Admittedly part of the reason that being able to play media from your iPad via an Apple TV is that Apple decided not to put a hard drive in its most recent media player, so the only way it can access files is by streaming them, but the merit of that choice is a separate debate. If you're the kind of person who buys a lot of videos and music from iTunes, AirPlay provides a great way of getting that media to your TV or speakers (via AirPort Express). Plus, the futuristic feel of 'beaming' files around your house is just plain cool, and that counts for a lot.
The other changes and additions in iOS 4.2 are much more minor. Find my iPhone is now free, letting you send a message to a lost iPhone, iPod touch or iPad, as well as providing the option to remotely lock or wipe it, without needing a MobileMe subscription. We particularly welcome the option to change the font used by the Notes application; we find Helvetica much more aesthetically pleasing that the awful faux-realistic Marker Felt default.
More useful on a day to day basis are the Mail enhancements made available to the iPhone some months ago. Foremost of these are the universal inbox, and the ability to add more than one Exchange account at any one time. As we happen to use Google accounts for our personal email, as well as a 'normal' GMail account, this is particularly helpful - IMAP feels painfully backwards in comparison.
Also meeting with our approval is the addition of in-page searching to Safari. This is hidden as an option in the Google search, but there's not really a better place to put it and it is definitely useful. Our only criticism is that although you can skip forwards through instances of your search term on a page, you can't cycle back. By way of small consolation Apple has finally added an open-tab count to the new tab icon. Considering older windows are closed if you open too many new ones, it's particularly important to keep track of this, so it's amazing we've waited this long for a quick and easy visual cue.
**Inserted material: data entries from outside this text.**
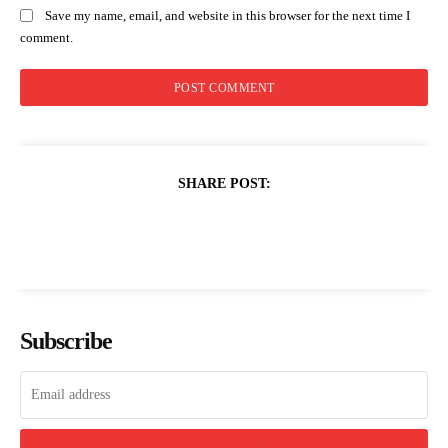
Save my name, email, and website in this browser for the next time I
comment.
SHARE POST:
Subscribe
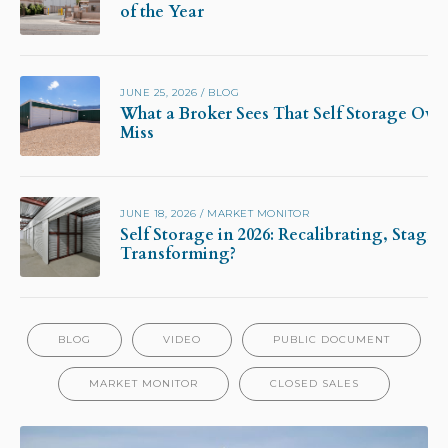
of the Year
JUNE 25, 2026
/
BLOG
What a Broker Sees That Self Storage Own
Miss
JUNE 18, 2026
/
MARKET MONITOR
Self Storage in 2026: Recalibrating, Stagna
Transforming?
BLOG
VIDEO
PUBLIC DOCUMENT
MARKET MONITOR
CLOSED SALES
A controversial change is the alteration of what was previously the iPad's orientation lock switch to a mute switch. Like the iPhone, the iPad now puts its screen rotation controls in the multi-tasking dock, along with its iPod controls. As the iPad has more space here, Apple has also added volume and brightness sliders here, which we like - we'd really love to see toggles for Wi-Fi and 3G too. That said, it was never hard to turn down the iPad's volume before and as we find ourselves locking and unlocking the screen orientation far more than we mute or unmute our iPads, we wish Apple had added a menu option to control what the hardware switch changes.
Such gripes are minor, though, and pale in comparison to the overwhelmingly positive impression left by iOS 4.2 in the iPad. With Christmas close to hand, and the competition finally getting their own tablets out, the latest update to Apple's tablet gives it a much needed shot in the arm. The criticisms we made of the iPad's hardware in our original review still stand, but the software is miles better not only addressing the failings of the iPad as launched, but adding in features such as AirPlay that we never thought we would want, but would now be loath to give up. If that's not the definition of a success we don't know what is.